I knew that there was something “wrong” with me early. My first consensual sexual experience was with another little girl and that interest never wavered for me as I grew. By the time I was in my mid-teens I was confused by my sexual arousal for the same-sex. I began to think of myself as a broken straight girl. I was indifferent to boys as far as sexual attraction was concerned. I was drawn to and sought out images in pornography of women. I chalked it up to the fact that a woman’s body is beautiful and I was just simply able to appreciate that. Nothing gay about that, right? Nope, not at all. After all, I wasn’t like the lesbians that I saw and was exposed to. I didn’t hate men, I just was ambivalent about them. I liked being “pretty” and looking feminine from time to time. I tended to be more tomboy and one of the guys but was never androgynous or butch. I wore makeup and loved dressing up to go out. Not very lesbian as far as I could tell. I wanted children and a family and you did that by marrying a man and having that life. There wasn’t any other option to achieve that on my radar.  

So why was it that it was playboy and the like that I turned to for sexual stimulation? Why did I discreetly look at other girls and wonder how it would feel to touch them or have sex with them? I knew I wasn’t gay because I didn’t look or act like the lesbians I saw. So, broken straight girl it was. Keep my deviant thoughts to myself and find a man and get married and just accept that I was somehow wired wrong. Something inside of me was off kilter when it came to what turned me on. Simple.

So, I got married, had babies and life was busy and full and not quite right in a lot of ways. The wife of a friend of my husband’s was always where my eyes would wander when we were together as couples. Nude beaches and camping and I found myself drawn to catching glimpses of her rather than her husband or mine. It came clear to me that the odd feelings I had tried to ignore were not gone. Still though, I was even more confused by this point in my life. By now, I had even more reasons why I couldn’t be gay. I was married to a man. Lesbians didn’t marry men. They certainly didn’t have sex with a man and have children with that man. So, I must just be a straight woman who maybe has some sort of weird yearning for a fling with a woman.
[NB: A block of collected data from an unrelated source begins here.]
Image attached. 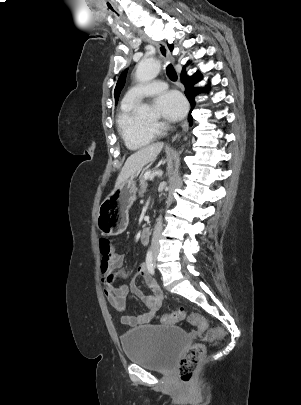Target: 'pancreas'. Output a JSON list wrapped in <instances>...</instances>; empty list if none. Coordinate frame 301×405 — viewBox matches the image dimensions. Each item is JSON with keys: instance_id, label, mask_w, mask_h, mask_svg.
Returning <instances> with one entry per match:
<instances>
[{"instance_id": "pancreas-1", "label": "pancreas", "mask_w": 301, "mask_h": 405, "mask_svg": "<svg viewBox=\"0 0 301 405\" xmlns=\"http://www.w3.org/2000/svg\"><path fill=\"white\" fill-rule=\"evenodd\" d=\"M147 186H148V184H147V179L143 176L141 179H140V190H139V196H143L144 195V193L146 192V190H147Z\"/></svg>"}]
</instances>
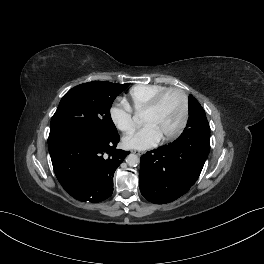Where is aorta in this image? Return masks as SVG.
Masks as SVG:
<instances>
[{"label":"aorta","mask_w":264,"mask_h":264,"mask_svg":"<svg viewBox=\"0 0 264 264\" xmlns=\"http://www.w3.org/2000/svg\"><path fill=\"white\" fill-rule=\"evenodd\" d=\"M126 162L129 166H137L140 163V159L136 154H129L126 158Z\"/></svg>","instance_id":"1"}]
</instances>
A divorce brought to me the opportunity to explore options in my sexuality that I hadn’t had before. For the first time I started dating and being sexually active with women. I discovered that bisexual term that was elusive to me and figured that that had to be what I was. I had been married to a man so I couldn’t be an actual lesbian – even though at that point I couldn’t have cared less if I was ever with a man again. When a man did seriously pursue me though I went on a date, then another, and another and soon it was a relationship. Living in a suburban, conservative area I thought long and hard about how I wanted my life to be. I had three small kids and had just watched a fellow parent at school be swiftly ostracized after leaving his spouse for a male partner. Who was I kidding, I had had my fun and it was time to settle down and raise my kids in a strong and solid home. With a husband. Because that’s what you do when you’re a woman.

I had, in my brief foray into being socially involved with the gay community, been made brutally aware that I didn’t fit there either. I wasn’t gay enough. I had been married to a man. I identified as bisexual and the “real lesbians” didn’t want to date or have sex with me (with the exception of one). Other bisexual or “curious” women were who I had had experience with and they mostly had male primary partners as the “real” partners. So, back to a man I went.

Fast forward a few years and another divorce and some maturity that came with those years and we come to now. Better late than never. Happily now able to say that I know who I am and that that is a woman who is gay. The freedom and relief that comes with that is indescribable really. No, there’s nothing wrong with me. I’m not the broken straight girl I thought I was. I was just unable to see that “lesbian” doesn’t have to look a certain way. Femme, butch, neither, both, something in the middle… we all look how we look. It’s corny, but it’s what’s inside that makes you what you are, not what the packaging is.